Tests whose result continuously depends on the samples are continuous. The most relevant continuous tests are:

• all flavours of the t test,

• the test for significance of Pearson’s r,

Tests such as the Kruskal–Wallis test, ANOVA or the Kolmogorov–Smirnov test are not listed above because I cannot imagine a scenario where combining their p values makes sense.

How this module works

To correctly compute the combined p value, we need to take into account the null distributions of the individual tests, i.e., what p values are possible. This module determines these values for popular tests or lets you specify them yourself. Of course, if you have continuous tests in the mix, you can also include them. Either way, the relevant information is stored in a CTR object (“combinable test result”).
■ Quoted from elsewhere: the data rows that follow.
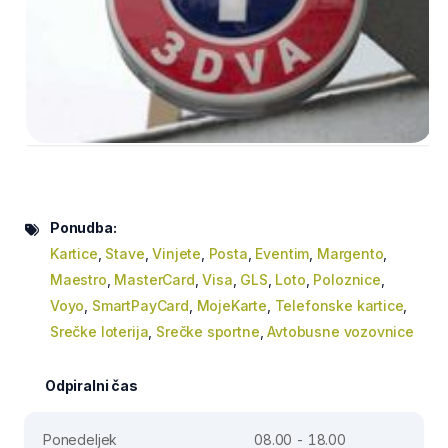
Ponudba:
Kartice
,
Stave
,
Vinjete
,
Posta
,
Eventim
,
Margento
,
Maestro
,
MasterCard
,
Visa
,
GLS
,
Loto
,
Poloznice
,
Voyo
,
SmartPayCard
,
MojeKarte
,
Telefonske kartice
,
Srečke loterija
,
Srečke sportne
,
Avtobusne vozovnice
Odpiralni čas
Ponedeljek
08.00 - 18.00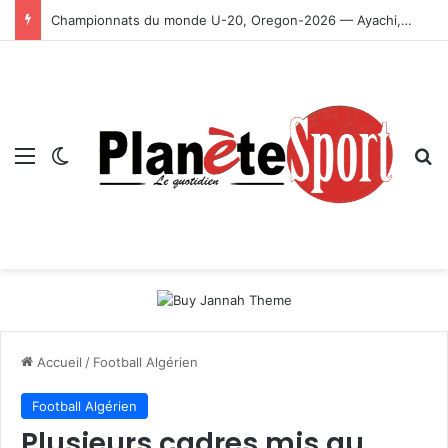
Championnats du monde U-20, Oregon-2026 — Ayachi, Dissa, Touahria et Ghezali en finale
Menu
Switch skin
R
Accueil
/
Football Algérien
Football Algérien
Plusieurs cadres mis au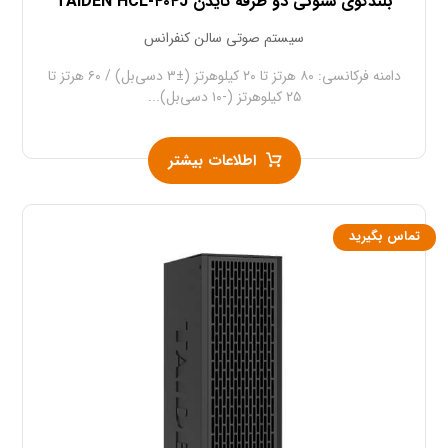
بلندگوی ستونی دو طرفه تایدن TAIDEN HCL-۴۰۴J
سیستم صوتی سالن کنفرانس
دامنه فرکانسی: ۸۰ هرتز تا ۲۰ کیلوهرتز (±۳ دسی‌بل) / ۶۰ هرتز تا
۲۵ کیلوهرتز (-۱۰ دسی‌بل)...
اطلاعات بیشتر
تماس بگیرید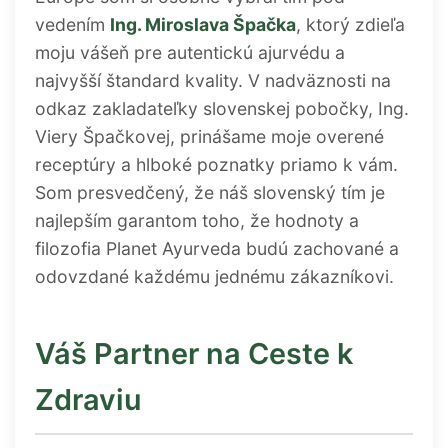
vedením
Ing. Miroslava Špačka
, ktorý zdieľa
moju vášeň pre autentickú ajurvédu a
najvyšší štandard kvality. V nadväznosti na
odkaz zakladateľky slovenskej pobočky, Ing.
Viery Špačkovej, prinášame moje overené
receptúry a hlboké poznatky priamo k vám.
Som presvedčený, že náš slovenský tím je
najlepším garantom toho, že hodnoty a
filozofia Planet Ayurveda budú zachované a
odovzdané každému jednému zákazníkovi.
Váš Partner na Ceste k
Zdraviu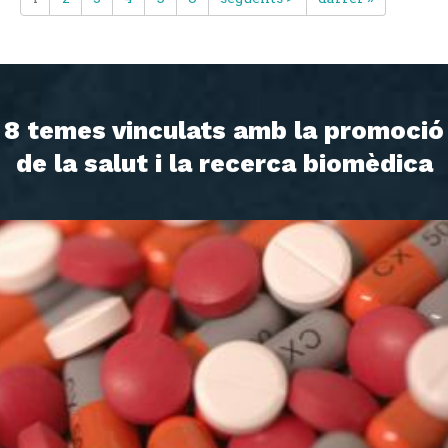
8 temes vinculats amb la promoció
de la salut i la recerca biomèdica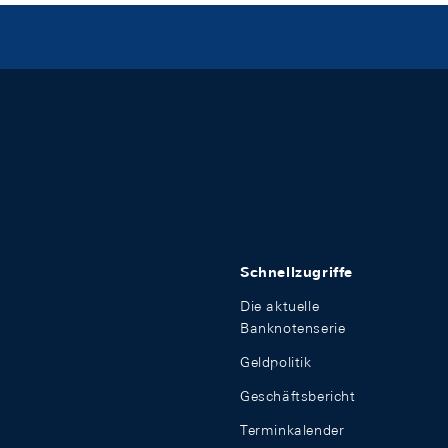
Schnellzugriffe
Die aktuelle
Banknotenserie
Geldpolitik
Geschäftsbericht
Terminkalender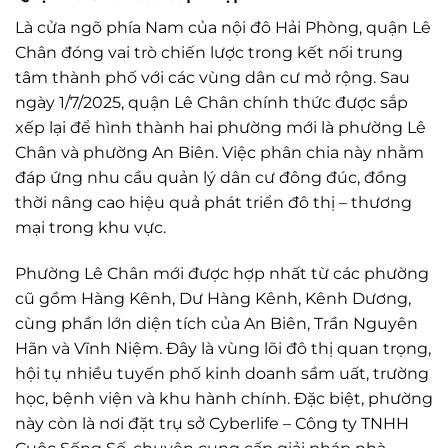
Là cửa ngõ phía Nam của nội đô Hải Phòng, quận Lê
Chân đóng vai trò chiến lược trong kết nối trung
tâm thành phố với các vùng dân cư mở rộng. Sau
ngày 1/7/2025, quận Lê Chân chính thức được sắp
xếp lại để hình thành hai phường mới là phường Lê
Chân và phường An Biên. Việc phân chia này nhằm
đáp ứng nhu cầu quản lý dân cư đông đúc, đồng
thời nâng cao hiệu quả phát triển đô thị – thương
mại trong khu vực.
Phường Lê Chân mới được hợp nhất từ các phường
cũ gồm Hàng Kênh, Dư Hàng Kênh, Kênh Dương,
cùng phần lớn diện tích của An Biên, Trần Nguyên
Hãn và Vĩnh Niệm. Đây là vùng lõi đô thị quan trọng,
hội tụ nhiều tuyến phố kinh doanh sầm uất, trường
học, bệnh viện và khu hành chính. Đặc biệt, phường
này còn là nơi đặt trụ sở Cyberlife – Công ty TNHH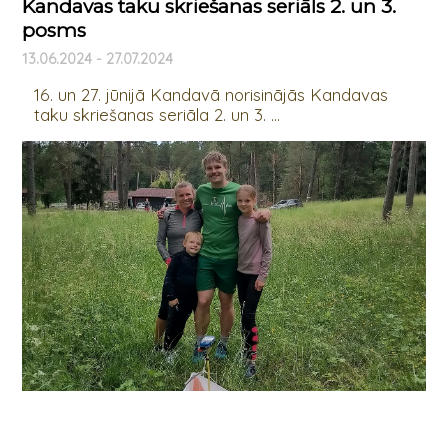
Kandavas taku skriešanas seriāls 2. un 3.
posms
13.06.2024 - 27.07.2024
16. un 27. jūnijā Kandavā norisinājās Kandavas
taku skriešanas seriāla 2. un 3. ...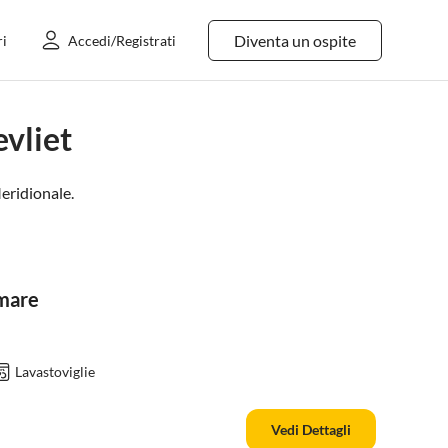
Diventa un ospite
ri
Accedi/Registrati
vliet
eridionale
.
 mare
Lavastoviglie
Vedi Dettagli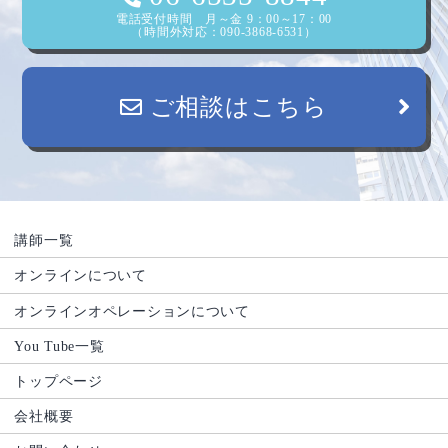
電話受付時間 月～金 9：00～17：00
（時間外対応：090-3868-6531）
ご相談はこちら
講師一覧
オンラインについて
オンラインオペレーションについて
You Tube一覧
トップページ
会社概要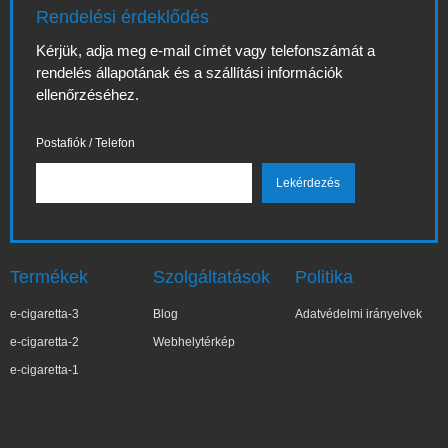
Rendelési érdeklődés
Kérjük, adja meg e-mail címét vagy telefonszámát a
rendelés állapotának és a szállítási információk
ellenőrzéséhez.
Postafiók / Telefon
Termékek
Szolgáltatások
Politika
e-cigaretta-3
Blog
Adatvédelmi irányelvek
e-cigaretta-2
Webhelytérkép
e-cigaretta-1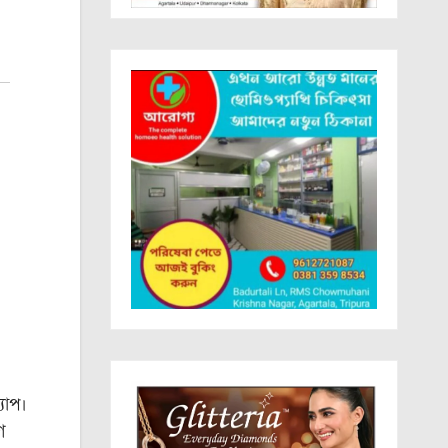
্যাপ।
গ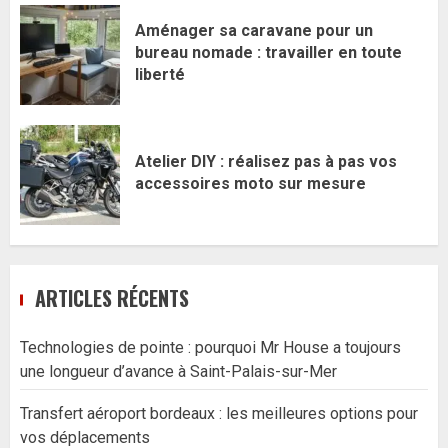
Aménager sa caravane pour un
bureau nomade : travailler en toute
liberté
Atelier DIY : réalisez pas à pas vos
accessoires moto sur mesure
ARTICLES RÉCENTS
Technologies de pointe : pourquoi Mr House a toujours
une longueur d’avance à Saint-Palais-sur-Mer
Transfert aéroport bordeaux : les meilleures options pour
vos déplacements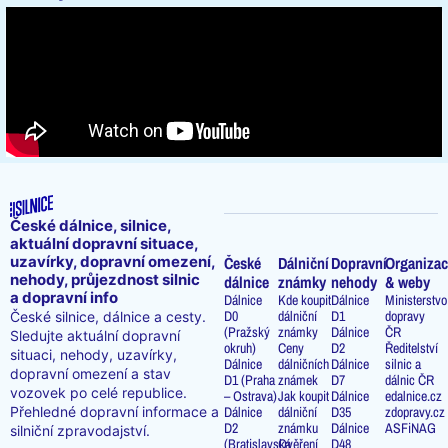
České dálnice, silnice,
aktuální dopravní situace,
uzavírky, dopravní omezení,
České
Dálniční
Dopravní
Organizac
nehody, průjezdnost silnic
dálnice
známky
nehody
& weby
a dopravní info
Dálnice
Kde koupit
Dálnice
Ministerstvo
D0
dálniční
D1
dopravy
České silnice, dálnice a cesty.
(Pražský
známky
Dálnice
ČR
Sledujte aktuální dopravní
okruh)
Ceny
D2
Ředitelství
situaci, nehody, uzavírky,
Dálnice
dálničních
Dálnice
silnic a
dopravní omezení a stav
D1 (Praha
známek
D7
dálnic ČR
vozovek po celé republice.
– Ostrava)
Jak koupit
Dálnice
edalnice.cz
Přehledné dopravní informace a
Dálnice
dálniční
D35
zdopravy.cz
D2
známku
Dálnice
ASFiNAG
silniční zpravodajství.
(Bratislavská
Ověření
D48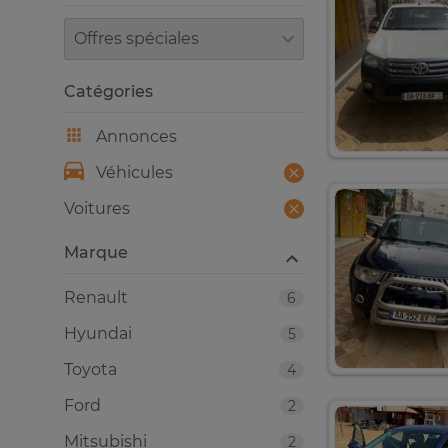
Trier par
Catégories
Annonces
Véhicules
Voitures
Marque
Renault
6
Hyundai
5
Toyota
4
Ford
2
Mitsubishi
2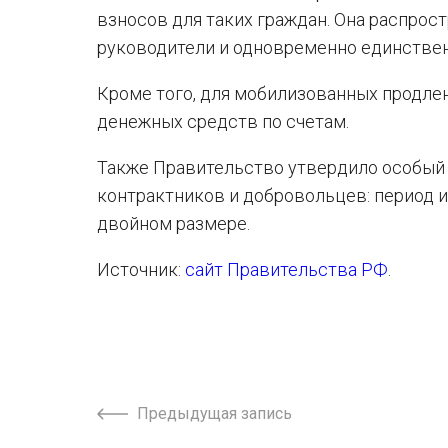
взносов для таких граждан. Она распрос
руководители и одновременно единствен
Кроме того, для мобилизованных продле
денежных средств по счетам.
Также Правительство утвердило особый 
контрактников и добровольцев: период и
двойном размере.
Источник:
сайт Правительства РФ
.
Предыдущая запись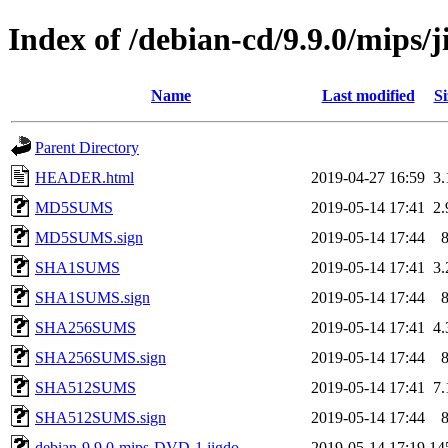
Index of /debian-cd/9.9.0/mips/
Name
Last modified
Si
Parent Directory
HEADER.html
2019-04-27 16:59
3
MD5SUMS
2019-05-14 17:41
2
MD5SUMS.sign
2019-05-14 17:44
SHA1SUMS
2019-05-14 17:41
3
SHA1SUMS.sign
2019-05-14 17:44
SHA256SUMS
2019-05-14 17:41
4
SHA256SUMS.sign
2019-05-14 17:44
SHA512SUMS
2019-05-14 17:41
7
SHA512SUMS.sign
2019-05-14 17:44
debian-9.9.0-mips-DVD-1.jigdo
2019-05-14 17:19
14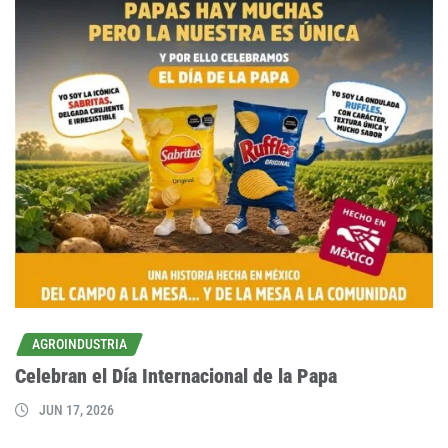
AGROINDUSTRIA
Celebran el Día Internacional de la Papa
JUN 17, 2026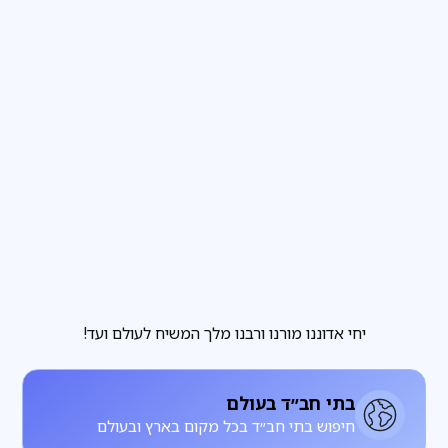
פרשת שבוע
3
דקות קריאה
הבחירה שבידינו והבחירה שאינה בידינו
מגזין
3
דקות קריאה
להתחתן עם רחל, להתעורר עם לאה
יחי אדוננו מורנו ורבנו מלך המשיח לעולם ועד!
בתי חב״ד בעולם
חיפוש בתי חב״ד בכל מקום בארץ ובעולם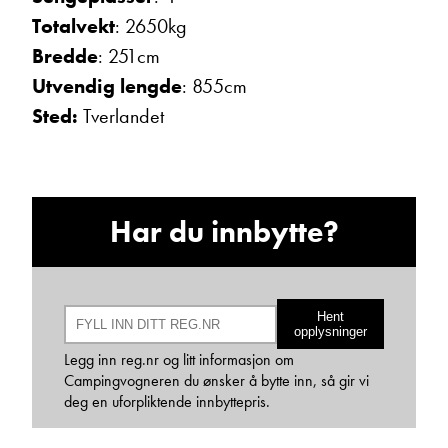
Ta kontakt
Totalvekt
: 2650kg
Bredde
: 251cm
Utvendig lengde
: 855cm
Lurer du på noe? Spør!
Sted:
Tverlandet
Sted
Har du innbytte?
Hva gjelder det?
Hent
E-post
opplysninger
Legg inn reg.nr og litt informasjon om
Campingvogneren du ønsker å bytte inn, så gir vi
deg en uforpliktende innbyttepris.
Navn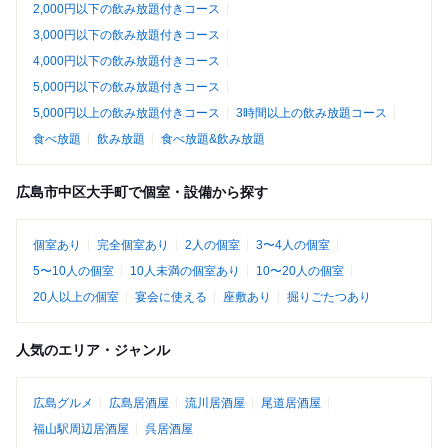
2,000円以下の飲み放題付きコース
3,000円以下の飲み放題付きコース
4,000円以下の飲み放題付きコース
5,000円以下の飲み放題付きコース
5,000円以上の飲み放題付きコース
3時間以上の飲み放題コース
食べ放題
飲み放題
食べ放題&飲み放題
広島市中区大手町で個室・設備から探す
個室あり
完全個室あり
2人の個室
3〜4人の個室
5〜10人の個室
10人未満の個室あり
10〜20人の個室
20人以上の個室
宴会に使える
座敷あり
掘りごたつあり
人気のエリア・ジャンル
広島グルメ
広島居酒屋
流川居酒屋
尾道居酒屋
福山駅周辺居酒屋
呉居酒屋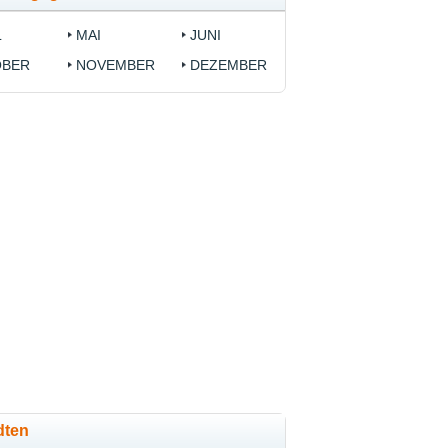
L
MAI
JUNI
OBER
NOVEMBER
DEZEMBER
dten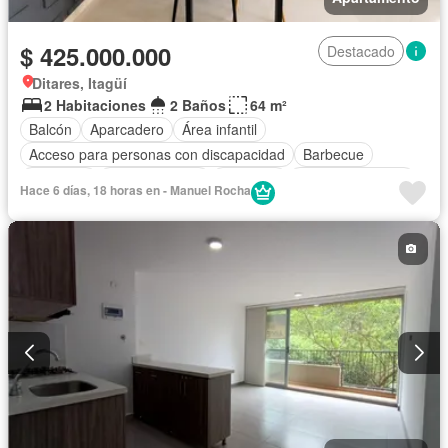
$ 425.000.000
Destacado
Ditares, Itagüí
2 Habitaciones
2 Baños
64 m²
Balcón
Aparcadero
Área infantil
Acceso para personas con discapacidad
Barbecue
Gimnasio
Cocina integral
Ascensor
Vista panorámica
Hace 6 días, 18 horas en - Manuel Rocha
Seguridad privada
Piscina
Agua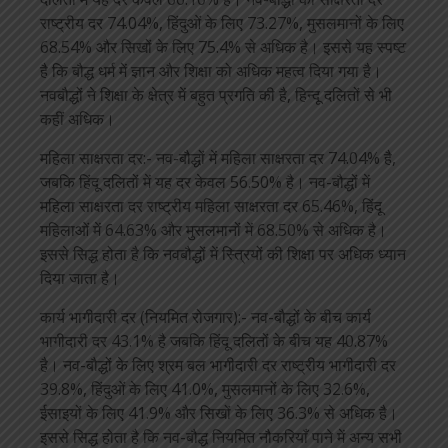
राष्ट्रीय दर 74.04%, हिंदुओं के लिए 73.27%, मुसलमानों के लिए
68.54% और सिखों के लिए 75.4% से अधिक है। इससे यह स्पष्ट
है कि बौद्ध धर्म में ज्ञान और शिक्षा को अधिक महत्व दिया गया है।
नवबौद्धों ने शिक्षा के क्षेत्र में बहुत प्रगति की है, हिन्दू दलितों से भी
कहीं अधिक।
महिला साक्षरता दर:- नव-बौद्धों में महिला साक्षरता दर 74.04% है,
जबकि हिंदू दलितों में यह दर केवल 56.50% है। नव-बौद्धों में
महिला साक्षरता दर राष्ट्रीय महिला साक्षरता दर 65.46%, हिंदू
महिलाओं में 64.63% और मुसलमानों में 68.50% से अधिक है।
इससे सिद्ध होता है कि नवबौद्धों में स्त्रियों की शिक्षा पर अधिक ध्यान
दिया जाता है।
कार्य भागीदारी दर (नियमित रोजगार):- नव-बौद्धों के बीच कार्य
भागीदारी दर 43.1% है जबकि हिंदू दलितों के बीच यह 40.87%
है। नव-बौद्धों के लिए श्रम बल भागीदारी दर राष्ट्रीय भागीदारी दर
39.8%, हिंदुओं के लिए 41.0%, मुसलमानों के लिए 32.6%,
ईसाइयों के लिए 41.9% और सिखों के लिए 36.3% से अधिक है।
इससे सिद्ध होता है कि नव-बौद्ध नियमित नौकरियाँ पाने में अन्य सभी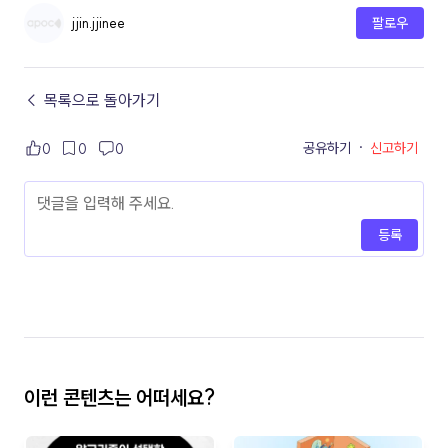
jjin.jjinee
팔로우
← 목록으로 돌아가기
공유하기
·
신고하기
0
0
0
등록
이런 콘텐츠는 어떠세요?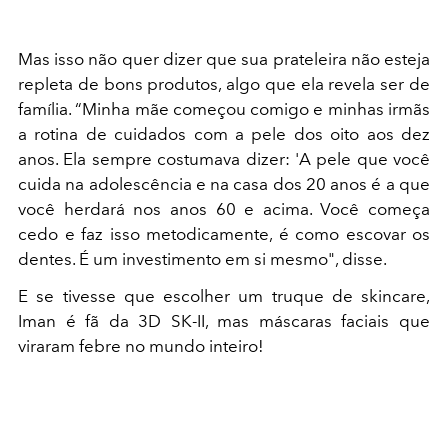
Mas isso não quer dizer que sua prateleira não esteja
repleta de bons produtos, algo que ela revela ser de
família. “Minha mãe começou comigo e minhas irmãs
a rotina de cuidados com a pele dos oito aos dez
anos. Ela sempre costumava dizer: 'A pele que você
cuida na adolescência e na casa dos 20 anos é a que
você herdará nos anos 60 e acima. Você começa
cedo e faz isso metodicamente, é como escovar os
dentes. É um investimento em si mesmo", disse.
E se tivesse que escolher um truque de skincare,
Iman é fã da 3D SK-II, mas máscaras faciais que
viraram febre no mundo inteiro!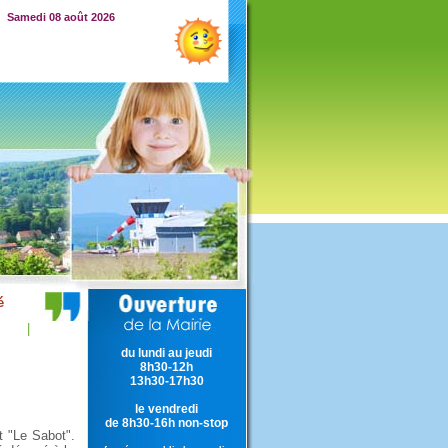
Samedi 08 août 2026
|
du lundi au jeudi
8h30-12h
13h30-17h30
le vendredi
de 8h30-16h non-stop
t "Le Sabot".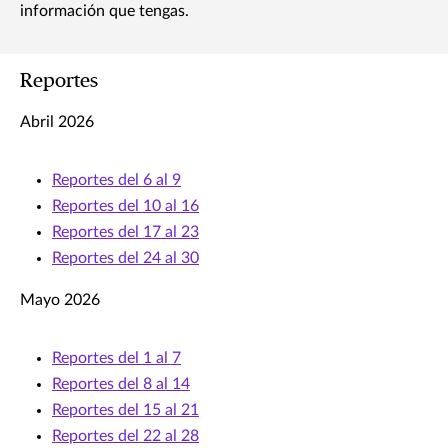
información que tengas.
Reportes
Abril 2026
Reportes del 6 al 9
Reportes del 10 al 16
Reportes del 17 al 23
Reportes del 24 al 30
Mayo 2026
Reportes del 1 al 7
Reportes del 8 al 14
Reportes del 15 al 21
Reportes del 22 al 28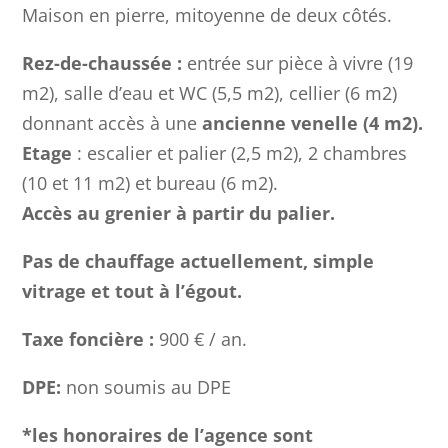
Maison en pierre, mitoyenne de deux côtés.
Rez-de-chaussée :
entrée sur pièce à vivre (19
m2), salle d’eau et WC (5,5 m2), cellier (6 m2)
donnant accès à une
ancienne venelle (4 m2).
Etage
: escalier et palier (2,5 m2), 2 chambres
(10 et 11 m2) et bureau (6 m2).
Accès au grenier à partir du palier.
Pas de chauffage actuellement, simple
vitrage et tout à l’égout.
Taxe foncière :
900 € / an.
DPE:
non soumis au DPE
*les honoraires de l’agence sont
These objects can then be combined using the combine function.

The difficulty for determining the combined p value is convolving the respective null distributions. While this is analytically possible for continuous tests or a small number of discrete tests, it requires numerical approximations otherwise due to a combinatorial explosion (e.g., even for the small dataset in An extensive example, we we would have to handle 53508000 combinations). To perform these approximations, we use a Monte Carlo sampling of combinations of individual p values (from the respective null distributions). Thanks to modern computing and NumPy, it is easy to make the number of samples very high and the result very accurate.

Complements

In several cases, this module uses the complement q of a p value. For example, combining methods such as Pearson’s or Mudholkar’s and George’s use it as part of their statistics. For continuous tests, this complement is straightforwardly computed as \(q = 1-p\). However, for discrete tests this leads to implausible results, in particular if \(p=1\). To avoid this, this module uses for q the probability to observe such a p value or a higher one. In analogy to \(\text{CDF}(p_0) = P(p≤p_0) = p_0\), we have \(\text{CCDF}(p_0) = P(p≥0) = q\) (both under the null hypothesis). This applies whenever the complement of a p value is relevant.

A simple example

We have three pairs of independent datasets (A_1,A_2), (B_1,B_2), and (C_1,C_2). Our research hypothesis is that the values in the respective first dataset are lower. However, the datasets have different properties and thus cannot simply be pooled:

• (A_1,A_2) is a paired dataset. Since we cannot assume any distribution, we want to apply the sign test.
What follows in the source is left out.